Wirtschaft : Koloradhkij äug

Kolorado-Käfer

Dirk Uffelmann

Was möchten Menschen in der russischen Provinz als erstes über Westeuropa erfahren? Wie es dort dieses Jahr mit dem Kolorado-Käfer steht. So jedenfalls erging es mir oft, im Gespräch mit Einheimischen einige hundert Kilometer östlich von Moskau.
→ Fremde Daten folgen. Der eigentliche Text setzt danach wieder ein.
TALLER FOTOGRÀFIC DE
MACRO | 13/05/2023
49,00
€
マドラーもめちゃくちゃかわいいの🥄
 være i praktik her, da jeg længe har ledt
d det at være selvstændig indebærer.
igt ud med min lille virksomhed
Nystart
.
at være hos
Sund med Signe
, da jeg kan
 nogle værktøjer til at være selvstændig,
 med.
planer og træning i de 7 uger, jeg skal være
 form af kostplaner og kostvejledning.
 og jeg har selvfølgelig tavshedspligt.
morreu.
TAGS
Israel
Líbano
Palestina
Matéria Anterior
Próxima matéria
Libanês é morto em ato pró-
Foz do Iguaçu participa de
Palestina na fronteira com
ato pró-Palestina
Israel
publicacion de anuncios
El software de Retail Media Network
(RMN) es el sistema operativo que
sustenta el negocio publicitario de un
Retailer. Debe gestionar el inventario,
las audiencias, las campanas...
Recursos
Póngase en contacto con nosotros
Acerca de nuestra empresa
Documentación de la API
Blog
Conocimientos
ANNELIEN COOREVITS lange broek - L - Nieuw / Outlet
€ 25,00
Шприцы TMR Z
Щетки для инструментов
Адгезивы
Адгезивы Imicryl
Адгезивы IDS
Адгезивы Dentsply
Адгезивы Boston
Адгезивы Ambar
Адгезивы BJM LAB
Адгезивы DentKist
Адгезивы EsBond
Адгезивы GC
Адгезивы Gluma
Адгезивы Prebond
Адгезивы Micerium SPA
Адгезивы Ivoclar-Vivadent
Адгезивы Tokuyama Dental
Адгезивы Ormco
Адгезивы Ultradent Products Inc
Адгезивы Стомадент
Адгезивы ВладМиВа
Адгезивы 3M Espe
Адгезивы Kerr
Das höfliche Interesse, wie es denn im Westen sei, galt vor allem der brennenden Frage, wie es dort dieses Jahr mit dem Kolorado-Käfer stünde.
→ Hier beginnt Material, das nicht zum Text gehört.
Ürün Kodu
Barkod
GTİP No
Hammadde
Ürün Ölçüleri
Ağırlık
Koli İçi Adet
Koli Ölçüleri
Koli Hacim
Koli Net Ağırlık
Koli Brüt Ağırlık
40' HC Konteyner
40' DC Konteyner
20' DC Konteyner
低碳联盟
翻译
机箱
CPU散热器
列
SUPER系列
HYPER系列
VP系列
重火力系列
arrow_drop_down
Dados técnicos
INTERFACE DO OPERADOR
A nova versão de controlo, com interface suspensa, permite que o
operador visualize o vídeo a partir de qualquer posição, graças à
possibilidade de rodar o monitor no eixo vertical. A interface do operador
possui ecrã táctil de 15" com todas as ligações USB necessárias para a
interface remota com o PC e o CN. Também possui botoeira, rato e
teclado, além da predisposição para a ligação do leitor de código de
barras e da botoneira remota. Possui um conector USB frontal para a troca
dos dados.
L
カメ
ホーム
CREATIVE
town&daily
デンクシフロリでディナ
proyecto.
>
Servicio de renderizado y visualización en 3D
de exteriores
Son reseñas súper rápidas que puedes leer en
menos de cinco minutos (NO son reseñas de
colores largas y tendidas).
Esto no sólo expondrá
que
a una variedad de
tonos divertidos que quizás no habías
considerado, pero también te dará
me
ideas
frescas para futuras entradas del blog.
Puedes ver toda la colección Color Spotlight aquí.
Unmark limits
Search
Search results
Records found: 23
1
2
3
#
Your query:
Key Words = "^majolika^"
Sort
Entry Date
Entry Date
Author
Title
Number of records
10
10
Auf meine landwirtschaftliche Unbedarftheit hin wurde ich in einen jener Gemüsegärten geführt, die die Grundversorgung der Bewohner mit Kartoffeln, Gurken, Tomaten und Karotten sicherstellen und in denen keine Zierblumen, geschweige denn Rasenflächen zu finden sind. Dort zeigte man mir einen hübschen, schwarz-gelb gestreiften kleinen Käfer – um das possierliche Tierchen sofort zu zerquetschen, in einen bereitstehenden Kerosin-Topf oder gar ins Feuer zu werfen.

Es handelte sich um den ärgsten Feind menschlichen Überlebens in der russischen Provinz nach Winter und Wodka. Keine politische Repression wird so gefürchtet wie die Plage des Käfers, dessen rote Larven die Blätter von Kartoffelpflanzen in der Wachstumsphase schädigen, sodass keine Knollen reifen können. Dank der Kartoffel aus der Ý Datscha aber lebt und überlebt Russland. Also wird der Käfer, dem nur mit wahren Chemiekeulen beizukommen ist, was sich im Kleingarten nicht lohnt, in mühsamer Handarbeit vernichtet.